St Thomas Aquinas (1225-1274)

Patron Saint of schools and universities

As the schools and universities start a new academic year, perhaps it is appropriate to say a word or two about the patron saint of these institutions.

Thomas was an intellectual, often described as the greatest of medieval philosophers;

  • a theologian whose influence persists today
  • a university teacher who brought system and order to (at that time) a rather chaotic hit and miss approach to education
  • and a Dominican friar of profound piety.

He was born near Aquino about 1225, one of many children of a Lombardi nobleman. His search for clarity in understanding was evident as a child when he apparently asked his teacher, "What is God?" He studied at Monte Casino and Naples where he decided to become a mendicant friar. His noble relatives were so shocked that they locked him up for a year in the vain hope of inducing him to change his mind. As a Dominican friar he studied under St Albert the Great at Cologne and gained a master’s degree in theology in 1256. The rest of his comparatively short life was spent in teaching, preaching and above all in writing. He taught in Cologne, Paris and Naples and died in 1274 on his way to the General Council at Lyons.

Academic freedom

As noted in a previous article (on Meister Eckhart) the Dominicans (Order of Preachers) were the first significant democratic institution in Europe and had a constitution which was designed to adapt to new demands and situations. They put more emphasis on the spirit of service and less on meticulous observation of rules, and were the first order to declare that their laws are not binding in conscience. This allowed for individualism and spontaneity in individual service and reflected a trust in the person and in God’s providence that any error would be more than compensated by the merits of their work. It is difficult to think of a better theological basis for the valued notion of academic freedom. It is an example which many institutions of learning fall short of today. The aim of the Dominicans is ‘to be useful to the souls of our neighbours’ - a good enough motto for any teacher, and their approach to spirituality resolutely rejects the idea that higher states of holiness are incompatible with normal operation of the mind. Thomas personified these Dominican ideals.

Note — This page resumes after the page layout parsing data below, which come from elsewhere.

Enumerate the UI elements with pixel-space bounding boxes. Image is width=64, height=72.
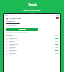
staticText: Credit Card: [9, 17, 22, 20]
staticText: every payment: [23, 8, 41, 11]
button[interactable]: [6, 46, 58, 49]
button[interactable]: Card: [56, 17, 59, 19]
staticText: Track: [28, 3, 37, 7]
button[interactable]: [6, 40, 58, 43]
button[interactable]: [6, 43, 58, 46]
button[interactable]: [6, 52, 58, 55]
button[interactable]: [6, 28, 38, 31]
button[interactable]: Menu: [5, 17, 8, 20]
button[interactable]: [6, 37, 58, 40]
button[interactable]: [6, 49, 58, 52]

Like Dominicans in general, he valued and practised contemplation and, as one of them, also believed passionately in handing on the fruits of contemplation to others – "a far greater thing than simply contemplating".

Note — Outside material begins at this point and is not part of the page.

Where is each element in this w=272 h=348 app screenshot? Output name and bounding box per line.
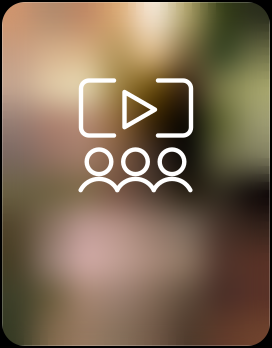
button[interactable]: SharePlay xyxy=(0,0,272,348)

Perfection for Thomas meant perfect charity. But he insisted that love by itself cannot unite us with God - love motivates the mind to approach God. He also maintained that God is ultimately incomprehensible but, by clarifying all that we can understand, we can come face to face with the mystery of God.

His voluminous writings include the Summa contra Gentiles, a treatise on God and his creation, and the Summa Theologica, a systematic exposition of theology of such range, depth and solidity that it earned Thomas the title Doctor communis - "universal teacher". He was canonised in 1323 and made Doctor of the Church by Pope Pius 5th in 1567.

Towards the end of his life Thomas had a religious experience which caused him to stop writing. "Such things have been granted to me that all I have ever written is made of straw". His great work, Summa Theologica, was never finished. The work of education never comes to an end.